**DATASET**
Start of Block

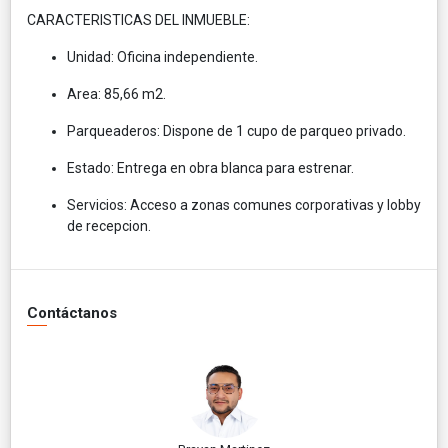
CARACTERISTICAS DEL INMUEBLE:
Unidad: Oficina independiente.
Area: 85,66 m2.
Parqueaderos: Dispone de 1 cupo de parqueo privado.
Estado: Entrega en obra blanca para estrenar.
Servicios: Acceso a zonas comunes corporativas y lobby
de recepcion.
Contáctanos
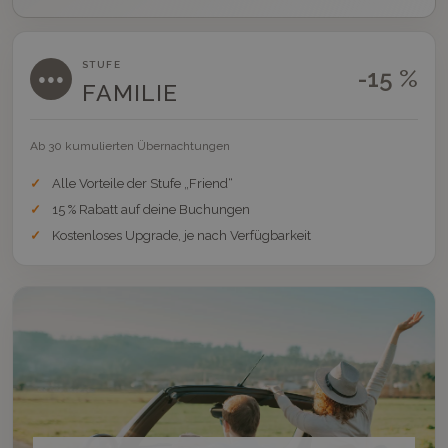
STUFE
-15 %
●●●
FAMILIE
Ab 30 kumulierten Übernachtungen
Alle Vorteile der Stufe „Friend“
15 % Rabatt auf deine Buchungen
Kostenloses Upgrade, je nach Verfügbarkeit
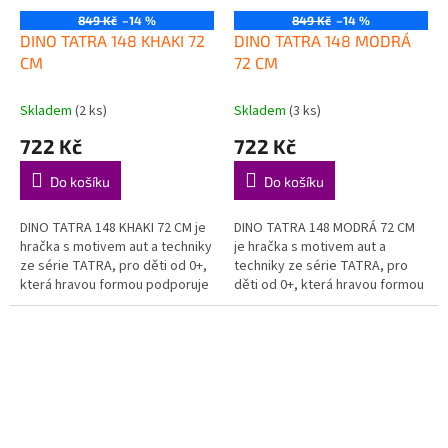
849 Kč
–14 %
849 Kč
–14 %
DINO TATRA 148 KHAKI 72
DINO TATRA 148 MODRÁ
CM
72 CM
Skladem
(2 ks)
Skladem
(3 ks)
722 Kč
722 Kč
Do košíku
Do košíku
DINO TATRA 148 KHAKI 72 CM je
DINO TATRA 148 MODRÁ 72 CM
hračka s motivem aut a techniky
je hračka s motivem aut a
ze série TATRA, pro děti od 0+,
techniky ze série TATRA, pro
která hravou formou podporuje
děti od 0+, která hravou formou
děti při objevování, hraní a
podporuje děti při objevování,
rozvoji důležitých...
hraní a rozvoji důležitých...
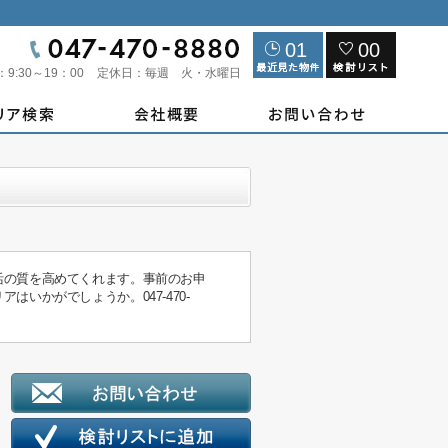
01
00
：
9:30～19：00
定休日：
毎週 火・水曜日
活の質を高めてくれます。事前のお申
かがでしょうか。047-470-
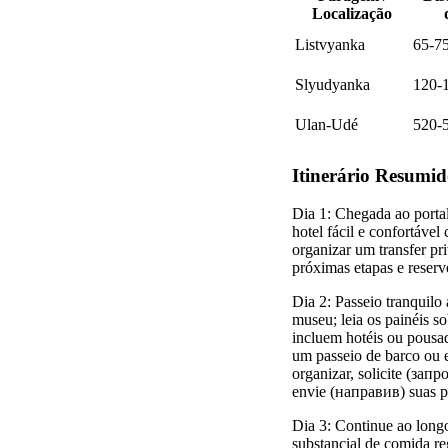
Localização
Listvyanka
65-7
Slyudyanka
120-
Ulan-Udé
520-
Itinerário Resumid
Dia 1: Chegada ao portal
hotel fácil e confortável
organizar um transfer pr
próximas etapas e reserv
Dia 2: Passeio tranquil
museu; leia os painéis s
incluem hotéis ou pousa
um passeio de barco ou 
organizar, solicite (зап
envie (направив) suas pr
Dia 3: Continue ao long
substancial de comida re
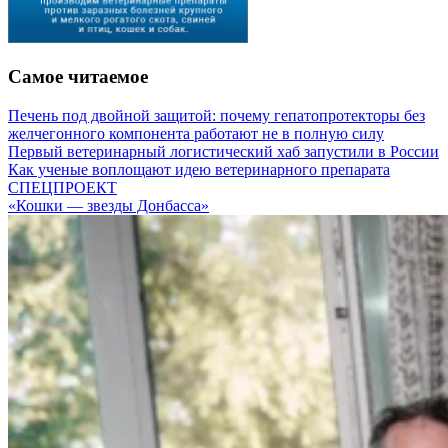
Самое читаемое
Печень под двойной защитой: почему гепатопротекторы без
желчегонного компонента работают не в полную силу
Первый ветеринарный логистический хаб запустили в России
Как ученые воплощают идею ветеринарного препарата
СПЕЦПРОЕКТ
«Кошки — звезды Донбасса»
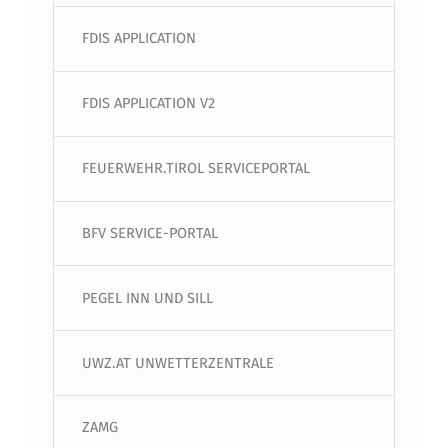
FDIS APPLICATION
FDIS APPLICATION V2
FEUERWEHR.TIROL SERVICEPORTAL
BFV SERVICE-PORTAL
PEGEL INN UND SILL
UWZ.AT UNWETTERZENTRALE
ZAMG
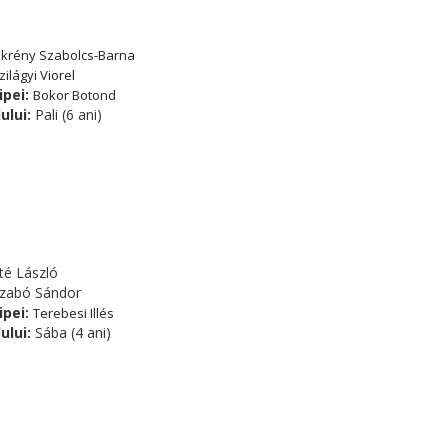
krény Szabolcs-Barna
zilágyi Viorel
ipei:
Bokor Botond
ului:
Pali (6 ani)
é László
zabó Sándor
ipei:
Terebesi Illés
ului:
Sába (4 ani)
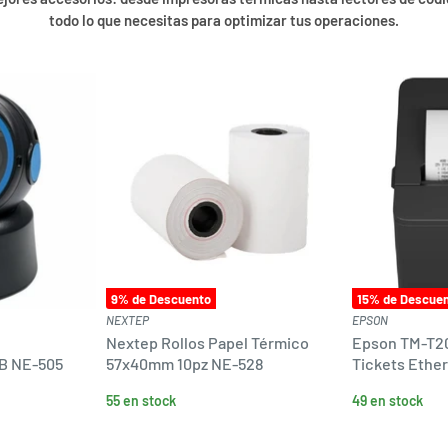
todo lo que necesitas para optimizar tus operaciones.
9
% de Descuento
15
% de Descue
NEXTEP
EPSON
Nextep Rollos Papel Térmico
Epson TM-T20
B NE-505
57x40mm 10pz NE-528
Tickets Ethe
55 en stock
49 en stock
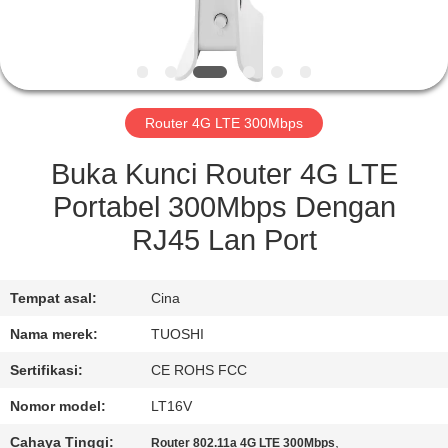
KUALITAS
HUBUNGI
KAMI
Router 4G LTE 300Mbps
BERITA
Buka Kunci Router 4G LTE
Portabel 300Mbps Dengan
KASUS
RJ45 Lan Port
PERMINTAAN
Tempat asal:
Cina
PENAWARAN
Nama merek:
TUOSHI
Sertifikasi:
CE ROHS FCC
VR
Nomor model:
LT16V
Cahaya Tinggi:
,
Router 802.11a 4G LTE 300Mbps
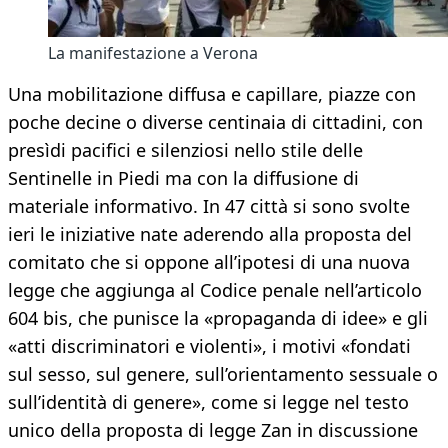
La manifestazione a Verona
Una mobilitazione diffusa e capillare, piazze con
poche decine o diverse centinaia di cittadini, con
presìdi pacifici e silenziosi nello stile delle
Sentinelle in Piedi ma con la diffusione di
materiale informativo. In 47 città si sono svolte
ieri le iniziative nate aderendo alla proposta del
comitato che si oppone all’ipotesi di una nuova
legge che aggiunga al Codice penale nell’articolo
604 bis, che punisce la «propaganda di idee» e gli
«atti discriminatori e violenti», i motivi «fondati
sul sesso, sul genere, sull’orientamento sessuale o
sull’identità di genere», come si legge nel testo
unico della proposta di legge Zan in discussione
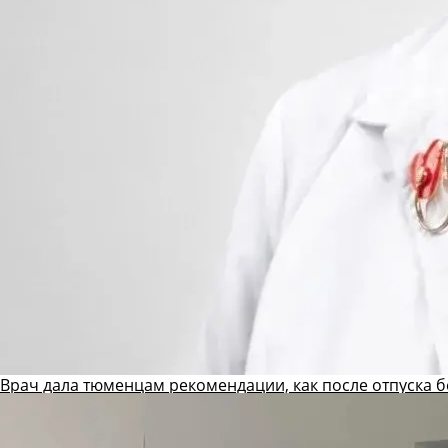
Врач дала тюменцам рекомендации, как после отпуска б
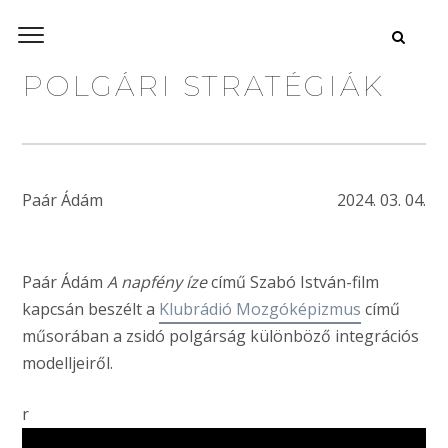
POLGÁRI STRATÉGIÁK
Paár Ádám
2024. 03. 04.
Paár Ádám
A napfény íze
című Szabó István-film
kapcsán beszélt a
Klubrádió Mozgóképizmus
című
műsorában a zsidó polgárság különböző integrációs
modelljeiről.
r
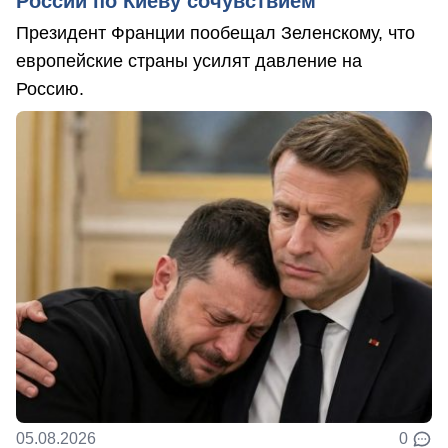
России по Киеву сочувствием
Президент Франции пообещал Зеленскому, что
европейские страны усилят давление на
Россию.
05.08.2026
0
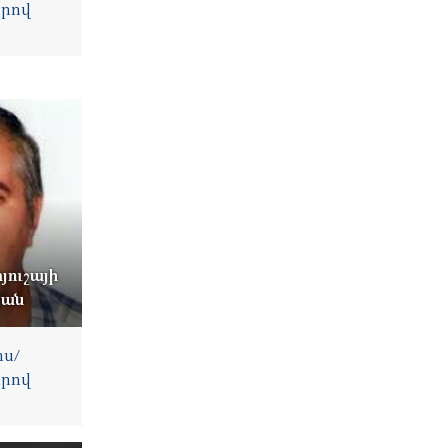
րով
յուշայի
յան
ս/
րով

End of Block

**PROBLEM DESCRIPTION**
I'd like every line with the string "sull" copied from the listing.

**OUTPUT OF THE TASK**
sul sesso, sul genere, sull’orientamento sessuale o
sull’identità di genere», come si legge nel testo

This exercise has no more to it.